Workshop 1.4 | LIBERating Metadata Flows to Improve Findability of European Open Textbooks and Exploring Tools to Improve Advocacy and Adoption

Workshop 1.4 | LIBERating Metadata Flows to Improve Findability of European Open Textbooks and Exploring Tools to Improve Advocacy and Adoption

Date: Wednesday, 1 July 2026, 16:00-18:00

Location: R91

Speakers: 

Suzanne Tatham, University of Southampton, United Kingdom

Michelle Breen, University of Limerick, Ireland

Toby Steiner, Thoth, United Kingdom

Organised by the LIBER Educational Resources Working Group

 

LIBER’s Educational Resources Working Group is continuing to focus on Open Educational Resources (OER) in recognition of their increasing importance in offering equitable access to quality learning resources. The main part of the workshop will showcase an ongoing project conducted by the Working Group to establish a joint open catalogue through the usage of Thoth (https://thoth.pub/). Following this, the workshop will outline further areas being taken forward by the group to improve the adoption of OER, with a focus on open textbooks.

Area 1: OER discoverability

Currently, most examples of OER and OER repositories come from North America. Whilst European institutions have been able to benefit from the expertise of these colleagues, we are at a point in time where we need to look at developing our own infrastructure to improve the visibility and discoverability of European content.

The integration of open metadata management into textbook production workflows, library cataloguing systems, and long-term archiving solutions is gaining importance and urgency in the open access environment. Provided by the UK non-profit Thoth Open Metadata, this open source and community-led platform provides metadata management and distribution solutions to tackle the challenges of getting Open Textbooks and Open Access books into the wider book supply chain (incl. into libraries’ catalogues), thus ensuring their long-term discoverability, sustainability and accessibility.

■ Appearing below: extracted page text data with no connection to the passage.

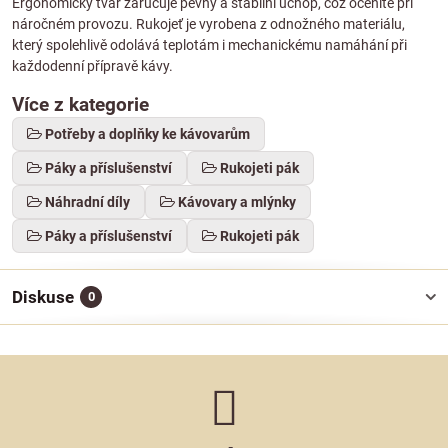
Ergonomický tvar zaručuje pevný a stabilní úchop, což oceníte při
náročném provozu. Rukojeť je vyrobena z odnožného materiálu,
který spolehlivě odolává teplotám i mechanickému namáhání při
každodenní přípravě kávy.
Více z kategorie
Potřeby a doplňky ke kávovarům
Páky a příslušenství
Rukojeti pák
Náhradní díly
Kávovary a mlýnky
Páky a příslušenství
Rukojeti pák
Diskuse
0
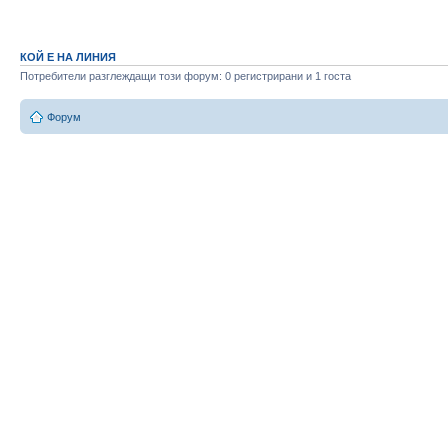
КОЙ Е НА ЛИНИЯ
Потребители разглеждащи този форум: 0 регистрирани и 1 госта
Форум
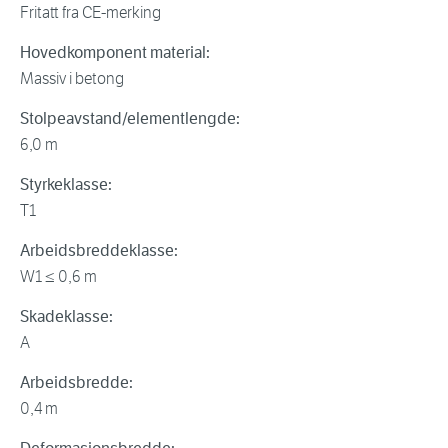
Fritatt fra CE-merking
Hovedkomponent material:
Massiv i betong
Stolpeavstand/elementlengde:
6,0 m
Styrkeklasse:
T1
Arbeidsbreddeklasse:
W1 ≤ 0,6 m
Skadeklasse:
A
Arbeidsbredde:
0,4 m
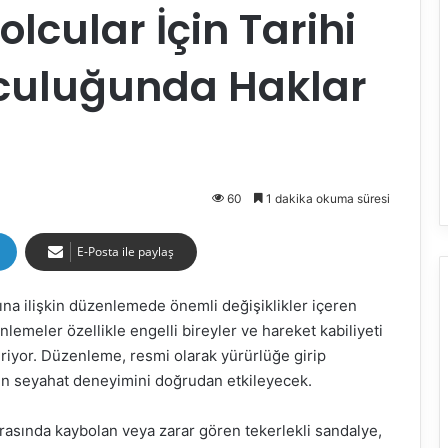
olcular İçin Tarihi
culuğunda Haklar
60
1 dakika okuma süresi
E-Posta ile paylaş
rına ilişkin düzenlemede önemli değişiklikler içeren
lemeler özellikle engelli bireyler ve hareket kabiliyeti
tiriyor. Düzenleme, resmi olarak yürürlüğe girip
n seyahat deneyimini doğrudan etkileyecek.
sırasında kaybolan veya zarar gören tekerlekli sandalye,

We will show how metadata for textbooks are being managed, exported, and disseminated to platforms and indices including OERSI and the Open Textbook Library; how DOIs get auto-registered with Crossref for books and chapters alike; how textbooks are registered with larger-scale indices such as ProQuest, and how publications are automatically archived in open repositories such as the Internet Archive and Zenodo through the Thoth Open Archiving Network, an open, transparent and auditable alternative to existing long-term preservation mechanisms.

Following an initial presentation to introduce the plan devised by our Working Group, we invite participants to collaboratively consider the requirements of such a catalogue, how to ensure sustainable upkeep, and to reflect on what kinds of open educational resources they would like to see included in such an open catalogue.

Area 2: OER and AI

AI has many potential applications in relation to OER. In this workshop, we will outline the role ChatBots can play in OER, how AI can help with translation, and how our community has engaged with new initiatives such as Sylla to improve the discovery and use of OER. We will invite participants to share initiatives from their own institutions.

Area 3: Measuring the impact of OER

The working group has been exploring ways to measure the adoption and potential impact of OER as a way of supporting OER advocacy. We have done this through the collation of usage data and metrics. The aim has been to develop a reproducible, data-informed approach to understanding and advocating for OER in European research libraries. Within the workshop, we will seek feedback on the methodology we have developed to assess OER usage and visibility within university teaching collections.